As for the Prime95 test and memtest86+, I would stop now... I'm willing to bet you are just fine.

If you can mount drive 'C$' on one of the two machines then look at the 'system' and 'system32' directories, see if any obvious date/time stamps show up (sort either alphabetically or date/time ordered (detailed list for either) for the .dll files.

You definately have a nice simple case... I am jealous as you have what I would consider the ideal debugging solution.

PS2pcGAMER
08-25-2005, 01:28 AM
Prime95 went for two hours with no errors.

The problem machine has SP2+all updates. My laptop (the problem-free machine) has only SP2 and no updates.

I have removed predictor from the problem computer and will attach it again later. I don't know if that will help or not, but we'll see. I'll compared DLL files and keep diagnosing things tomorrow, as I have given up for tonight. I'll just have it run einstein over night. Thanks again.

Chuck
08-25-2005, 01:49 AM
Originally posted by PS2pcGAMER
Prime95 went for two hours with no errors.

The problem machine has SP2+all updates. My laptop (the problem-free machine) has only SP2 and no updates.

I have removed predictor from the problem computer and will attach it again later. I don't know if that will help or not, but we'll see. I'll compared DLL files and keep diagnosing things tomorrow, as I have given up for tonight. I'll just have it run einstein over night. Thanks again.

That's very very good info.

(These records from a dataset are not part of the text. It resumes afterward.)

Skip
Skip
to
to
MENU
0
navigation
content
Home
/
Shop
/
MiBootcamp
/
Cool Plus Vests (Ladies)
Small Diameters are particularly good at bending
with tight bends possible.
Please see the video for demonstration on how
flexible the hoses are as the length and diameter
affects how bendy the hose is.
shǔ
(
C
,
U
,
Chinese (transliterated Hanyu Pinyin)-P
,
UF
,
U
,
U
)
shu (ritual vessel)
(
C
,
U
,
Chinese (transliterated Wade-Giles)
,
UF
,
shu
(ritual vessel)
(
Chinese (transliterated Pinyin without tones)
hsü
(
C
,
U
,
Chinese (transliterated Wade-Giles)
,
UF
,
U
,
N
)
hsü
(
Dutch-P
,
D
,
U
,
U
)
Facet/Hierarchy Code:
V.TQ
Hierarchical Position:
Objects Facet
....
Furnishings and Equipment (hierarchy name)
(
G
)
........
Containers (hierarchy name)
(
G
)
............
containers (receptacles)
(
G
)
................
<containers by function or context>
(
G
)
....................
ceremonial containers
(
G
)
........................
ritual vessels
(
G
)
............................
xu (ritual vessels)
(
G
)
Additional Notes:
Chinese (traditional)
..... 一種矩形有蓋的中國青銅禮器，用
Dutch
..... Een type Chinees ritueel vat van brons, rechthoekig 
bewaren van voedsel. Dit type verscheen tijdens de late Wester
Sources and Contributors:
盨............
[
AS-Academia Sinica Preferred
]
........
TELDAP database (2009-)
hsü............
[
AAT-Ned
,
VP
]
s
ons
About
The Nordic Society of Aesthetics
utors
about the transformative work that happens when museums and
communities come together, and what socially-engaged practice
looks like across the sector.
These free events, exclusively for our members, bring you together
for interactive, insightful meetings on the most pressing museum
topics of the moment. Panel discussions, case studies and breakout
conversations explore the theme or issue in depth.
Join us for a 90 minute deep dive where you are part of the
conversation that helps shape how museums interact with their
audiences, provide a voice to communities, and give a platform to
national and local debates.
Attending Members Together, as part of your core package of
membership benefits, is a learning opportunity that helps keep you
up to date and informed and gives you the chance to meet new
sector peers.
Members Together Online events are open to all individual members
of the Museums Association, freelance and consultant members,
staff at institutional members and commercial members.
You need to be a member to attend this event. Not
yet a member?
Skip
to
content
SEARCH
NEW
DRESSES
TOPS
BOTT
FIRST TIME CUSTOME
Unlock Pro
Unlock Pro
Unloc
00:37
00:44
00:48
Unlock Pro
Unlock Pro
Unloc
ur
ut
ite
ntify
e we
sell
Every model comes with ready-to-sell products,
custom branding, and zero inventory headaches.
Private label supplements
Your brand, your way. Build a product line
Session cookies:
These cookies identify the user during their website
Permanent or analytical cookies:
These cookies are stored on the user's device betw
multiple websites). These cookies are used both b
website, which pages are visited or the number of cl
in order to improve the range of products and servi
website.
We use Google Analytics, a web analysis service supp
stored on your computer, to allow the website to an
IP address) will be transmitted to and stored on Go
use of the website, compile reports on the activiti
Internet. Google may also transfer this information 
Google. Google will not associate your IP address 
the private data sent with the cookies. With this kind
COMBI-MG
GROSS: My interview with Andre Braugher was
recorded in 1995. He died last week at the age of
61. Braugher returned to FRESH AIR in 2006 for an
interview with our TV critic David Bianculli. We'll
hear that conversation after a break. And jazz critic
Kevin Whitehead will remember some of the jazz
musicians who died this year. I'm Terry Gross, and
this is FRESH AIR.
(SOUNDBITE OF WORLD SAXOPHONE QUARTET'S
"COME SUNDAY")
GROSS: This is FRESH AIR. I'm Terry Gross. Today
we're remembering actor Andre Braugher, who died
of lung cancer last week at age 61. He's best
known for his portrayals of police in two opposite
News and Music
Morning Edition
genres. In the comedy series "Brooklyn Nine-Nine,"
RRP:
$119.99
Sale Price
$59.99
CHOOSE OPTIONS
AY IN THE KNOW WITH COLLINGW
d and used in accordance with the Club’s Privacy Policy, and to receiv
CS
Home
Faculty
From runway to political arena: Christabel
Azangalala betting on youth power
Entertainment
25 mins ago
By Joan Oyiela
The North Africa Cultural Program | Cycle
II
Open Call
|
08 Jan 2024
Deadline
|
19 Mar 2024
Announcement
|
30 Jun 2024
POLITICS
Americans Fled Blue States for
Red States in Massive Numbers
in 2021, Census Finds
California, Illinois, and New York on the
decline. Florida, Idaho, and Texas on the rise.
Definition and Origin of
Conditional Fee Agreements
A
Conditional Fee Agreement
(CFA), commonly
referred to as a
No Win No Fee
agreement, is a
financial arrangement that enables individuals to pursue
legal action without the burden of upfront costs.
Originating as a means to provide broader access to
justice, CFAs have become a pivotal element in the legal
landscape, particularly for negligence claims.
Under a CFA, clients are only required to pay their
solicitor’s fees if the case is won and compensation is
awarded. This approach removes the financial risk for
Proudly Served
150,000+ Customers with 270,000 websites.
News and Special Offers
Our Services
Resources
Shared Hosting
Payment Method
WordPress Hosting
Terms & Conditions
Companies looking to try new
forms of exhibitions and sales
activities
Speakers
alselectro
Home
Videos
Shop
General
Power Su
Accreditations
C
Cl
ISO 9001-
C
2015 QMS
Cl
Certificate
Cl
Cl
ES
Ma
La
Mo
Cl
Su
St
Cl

Thanks I think you have nearly enough to pass on to P@H HQ which is starting to imply they need to relink and re-release the app due to the MS upgrades.... Looking forward, perhaps a re-install / upgrade (is there a newer one than 4.45?) as well, before reattach, might be in order since you are now detached (unless the effect on einstein would be too significant) as it will link up differently in the registry.

PS2pcGAMER
08-25-2005, 02:05 AM
The client was 4.45 and that is still the newest release.


Just for kicks I might try updating my working predictor computer to have the latest windows updates and see how it behaves.

Chuck
08-25-2005, 02:59 AM
Please make sure you have a Ghost backup or a GOOD checkpoint so you can undo the updates..... if any are not 'undoable', then Ghost it..... but definately sounds like a good plan.

PS2pcGAMER
08-29-2005, 02:52 AM
I haven't gotten around to looking into this since my last post, until tonight.

I had completely removed Predictor from the problem machine. Tonight I reinstalled it and I am going to let it run for a few days to see what happens.

I haven't gotten around to updating Windows on the good machine to see if that is an issue. I'll wait and see if the problem computer acts up again.